What the task asks: Using the records below, filter for lines that contain the string "output" and copy them out.

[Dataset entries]

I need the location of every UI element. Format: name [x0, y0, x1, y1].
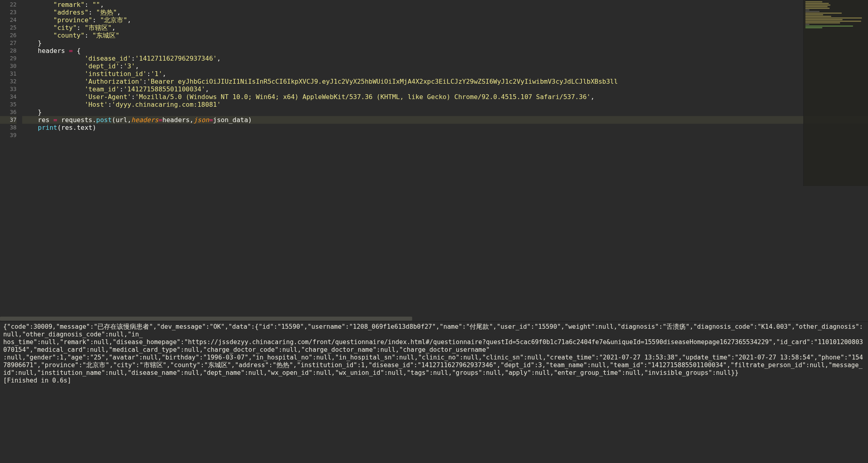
- code-line[interactable]: }: [22, 39, 868, 47]
- output-footer: [Finished in 0.6s]: [3, 377, 71, 384]
- output-text: {"code":30009,"message":"已存在该慢病患者","dev_…: [3, 323, 863, 376]
- code-line[interactable]: "province": "北京市",: [22, 16, 868, 24]
- minimap-line: [805, 24, 809, 25]
- code-line[interactable]: 'institution_id':'1',: [22, 70, 868, 78]
- line-number: 26: [0, 32, 17, 39]
- code-line[interactable]: "city": "市辖区",: [22, 24, 868, 32]
- minimap-line: [805, 4, 830, 6]
- line-number: 30: [0, 62, 17, 70]
- horizontal-scrollbar[interactable]: [0, 316, 868, 321]
- code-line[interactable]: }: [22, 108, 868, 116]
- build-output-panel[interactable]: {"code":30009,"message":"已存在该慢病患者","dev_…: [0, 321, 868, 463]
- code-line[interactable]: headers = {: [22, 47, 868, 55]
- line-number: 24: [0, 16, 17, 24]
- code-line[interactable]: [22, 131, 868, 139]
- code-line[interactable]: 'team_id':'1412715885501100034',: [22, 85, 868, 93]
- line-number: 36: [0, 108, 17, 116]
- minimap-line: [805, 27, 822, 28]
- minimap-line: [805, 22, 840, 23]
- minimap-line: [805, 1, 822, 2]
- line-number: 27: [0, 39, 17, 47]
- minimap-line: [805, 21, 861, 22]
- line-number: 34: [0, 93, 17, 101]
- minimap-line: [805, 13, 842, 14]
- minimap-line: [805, 25, 853, 27]
- minimap-line: [805, 3, 829, 4]
- horizontal-scrollbar-thumb[interactable]: [0, 317, 412, 321]
- line-number: 33: [0, 85, 17, 93]
- line-number: 23: [0, 8, 17, 16]
- code-line[interactable]: 'dept_id':'3',: [22, 62, 868, 70]
- minimap[interactable]: [803, 0, 868, 186]
- code-line[interactable]: 'Authorization':'Bearer eyJhbGciOiJIUzI1…: [22, 78, 868, 85]
- code-line[interactable]: 'disease_id':'1412711627962937346',: [22, 55, 868, 62]
- code-line[interactable]: res = requests.post(url,headers=headers,…: [22, 116, 868, 124]
- line-number: 37: [0, 116, 17, 124]
- code-editor-pane[interactable]: 222324252627282930313233343536373839 "re…: [0, 0, 868, 316]
- line-number-gutter: 222324252627282930313233343536373839: [0, 0, 22, 316]
- editor-window: 222324252627282930313233343536373839 "re…: [0, 0, 868, 463]
- code-line[interactable]: "county": "东城区": [22, 32, 868, 39]
- minimap-line: [805, 14, 823, 15]
- code-body[interactable]: "remark": "", "address": "热热", "province…: [22, 0, 868, 316]
- minimap-line: [805, 6, 828, 7]
- code-line[interactable]: 'User-Agent':'Mozilla/5.0 (Windows NT 10…: [22, 93, 868, 101]
- line-number: 22: [0, 1, 17, 8]
- line-number: 31: [0, 70, 17, 78]
- line-number: 38: [0, 124, 17, 131]
- minimap-line: [805, 19, 843, 20]
- code-line[interactable]: print(res.text): [22, 124, 868, 131]
- line-number: 35: [0, 101, 17, 108]
- minimap-line: [805, 8, 830, 9]
- line-number: 25: [0, 24, 17, 32]
- line-number: 29: [0, 55, 17, 62]
- line-number: 28: [0, 47, 17, 55]
- minimap-line: [805, 16, 831, 17]
- line-number: 39: [0, 131, 17, 139]
- code-line[interactable]: "remark": "",: [22, 1, 868, 8]
- code-line[interactable]: 'Host':'dyyy.chinacaring.com:18081': [22, 101, 868, 108]
- line-number: 32: [0, 78, 17, 85]
- code-line[interactable]: "address": "热热",: [22, 8, 868, 16]
- minimap-line: [805, 9, 809, 11]
- minimap-line: [805, 17, 862, 19]
- minimap-line: [805, 11, 820, 12]
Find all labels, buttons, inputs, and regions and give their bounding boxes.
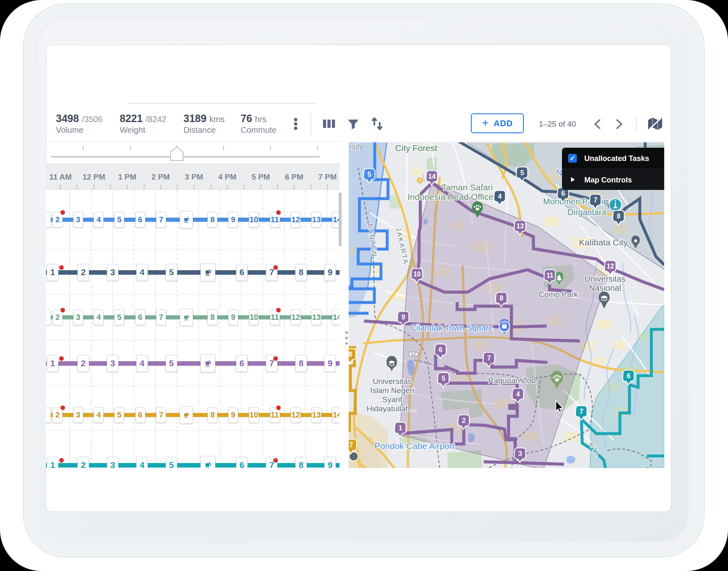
svg-text:Hidayatullah…: Hidayatullah…: [366, 404, 418, 413]
svg-text:10: 10: [413, 271, 421, 278]
svg-text:1: 1: [399, 425, 403, 432]
svg-text:Indonesia Head Office: Indonesia Head Office: [407, 192, 493, 202]
svg-text:6: 6: [562, 190, 565, 197]
svg-text:Pondok Cabe Airport: Pondok Cabe Airport: [374, 441, 455, 451]
svg-text:Universitas: Universitas: [373, 377, 412, 386]
svg-text:Taman Safari: Taman Safari: [441, 182, 493, 192]
svg-text:rsity: rsity: [349, 142, 364, 151]
svg-text:7: 7: [350, 441, 353, 449]
svg-text:3: 3: [518, 450, 522, 457]
svg-text:City Forest: City Forest: [395, 143, 437, 153]
svg-text:11: 11: [547, 272, 554, 279]
svg-text:Cilandak Town Square: Cilandak Town Square: [410, 323, 493, 332]
svg-text:N: N: [556, 168, 562, 177]
svg-text:6: 6: [439, 346, 443, 353]
svg-text:5: 5: [442, 375, 446, 382]
svg-text:7: 7: [580, 408, 583, 415]
svg-text:Nasional: Nasional: [589, 283, 621, 293]
svg-text:7: 7: [594, 197, 598, 204]
svg-text:5: 5: [521, 169, 524, 176]
svg-text:Kalibata City: Kalibata City: [579, 238, 628, 247]
svg-text:2: 2: [462, 417, 466, 424]
svg-text:Syarif: Syarif: [382, 395, 403, 404]
svg-text:Ragunan Zoo: Ragunan Zoo: [488, 376, 535, 385]
svg-text:8: 8: [617, 213, 621, 220]
svg-text:Como Park: Como Park: [538, 290, 578, 299]
svg-text:14: 14: [428, 173, 436, 180]
svg-text:13: 13: [516, 223, 524, 230]
svg-text:12: 12: [411, 352, 416, 357]
svg-text:7: 7: [487, 355, 491, 362]
svg-text:8: 8: [500, 295, 504, 302]
svg-text:5: 5: [368, 171, 371, 178]
svg-text:Islam Negeri: Islam Negeri: [370, 386, 415, 395]
svg-text:6: 6: [627, 372, 631, 379]
svg-text:8: 8: [349, 351, 352, 358]
svg-text:Universitas: Universitas: [585, 274, 626, 283]
svg-text:9: 9: [402, 314, 405, 321]
svg-text:4: 4: [516, 391, 520, 398]
svg-text:4: 4: [498, 193, 502, 200]
svg-text:Dirgantara: Dirgantara: [567, 208, 606, 217]
svg-text:12: 12: [607, 263, 614, 270]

Answer space:
- output-footer: [Finished in 0.6s]: [3, 377, 71, 384]
- output-text: {"code":30009,"message":"已存在该慢病患者","dev_…: [3, 323, 863, 376]
- build-output-panel[interactable]: {"code":30009,"message":"已存在该慢病患者","dev_…: [0, 321, 868, 463]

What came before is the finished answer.